3D printing was the obvious choice to address many of these issues. Using 3D modeling software, Dirk and his team took full advantage of the technology’s design freedom to produce a series of prototypes — and later end-use parts — at Materialise’s state-of-the-art Metal Competence Center in Bremen. With an experienced Design & Engineering team and dedicated production lines, this facility enables partners like Metrohm Applikon to harness the agility and efficiency of metal 3D printing for both prototyping and series production.

“With 3D printing, I really saw the benefits of reducing the wall thickness by printing the coils into each other,” Dirk recalls. “If we were to wind the steel like this by hand, the coils would sit on top of themselves. You’d have twice the wall thickness. This design makes the part much more compact, produces much better steam, and uses less power.”

This freedom also allowed Dirk to add new elements to his design. He could now build in parts that he once produced individually, eliminating the need for further post-processing or assembly. Doing so even added a new level of functionality that would not be possible with any other manufacturing method.

“It began when we got some extra requirements about the fuse. I thought I could also incorporate the temperature sensor and grounding connection into this piece and hold the cable with a strain relief,” Dirk tells us. “After that, I thought about potting it, adding a saddle for an O ring, and making some sort of hose barb shape so the tube wouldn’t come off so easily.

“Working with stainless steel helped us add these extra functions. In this clamp, it’s so thin that you can bend it around a cable with a pair of pliers. We could also make the tubes incredibly thin, around 0.5 mm, and add a different material to make sure nothing short circuits.”

However, it wasn’t just the printability of stainless steel 316L that drove Dirk to work with this material. Choosing the right option began by understanding both the requirements of the instrument he was building and the characteristics of the metal itself. Dirk’s team works closely with chemical specialists who guide them in the right direction for each application.

It's an important role given the nature of these tools. The instruments are often exposed to very harsh environments where metals are rarely suitable. For this particular part, however, stainless steel was an ideal option as it offers the properties Metrohm Applikon requires and has no risk of contaminating the liquid within the tool.

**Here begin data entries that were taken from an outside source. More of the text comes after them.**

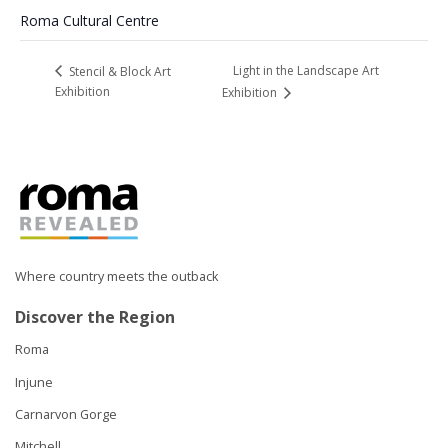
Roma Cultural Centre
Light in the Landscape Art
Stencil & Block Art
Exhibition
Exhibition
Where country meets the outback
Discover the Region
Roma
Injune
Carnarvon Gorge
Mitchell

Needless to say, the updated design brings a lot of benefits to both Metrohm Applikon and their customers. It requires less material, saves a lot of time in production, post-processing, and assembly, and allows printing on demand. Unit costs of the steaming module fell by almost 19%, for example, and with the team now producing around 25 units per year, these savings quickly add up.

But beyond the design and cost-saving benefits, the most noticeable gain is in the system’s performance. Dirk wanted quality, and that’s exactly what he got.

“Our previous model was inconsistent. Users had to use more power to make steam, or they had to lower the pump speed. They had to tune it all the time. It was really troublesome.

“This new heatsink is three or four times smaller, it’s easier to make, and it’s more compact — and the performance is there. We need less water. We have better steam quality, and it doesn't form drops. It's more robust, it’s safer, we use less material, and production is reliable and repeatable, so we get the same quality across every unit.”

As with any production method, 3D printing needs to make sense for the application, and Dirk and his team have mastered the art of application spotting. They understand when and where the technology brings value, and they're happy with their working relationship with Materialise.

“We have some printers of our own that we use for the early stages,” he tells us. “But when we want 3D printing for production or when we want to produce a series, Materialise is a good match. We like the quality and the communication. As long as Materialise continues using state-of-the-art materials and machines, I’m sure it’ll stay that way.”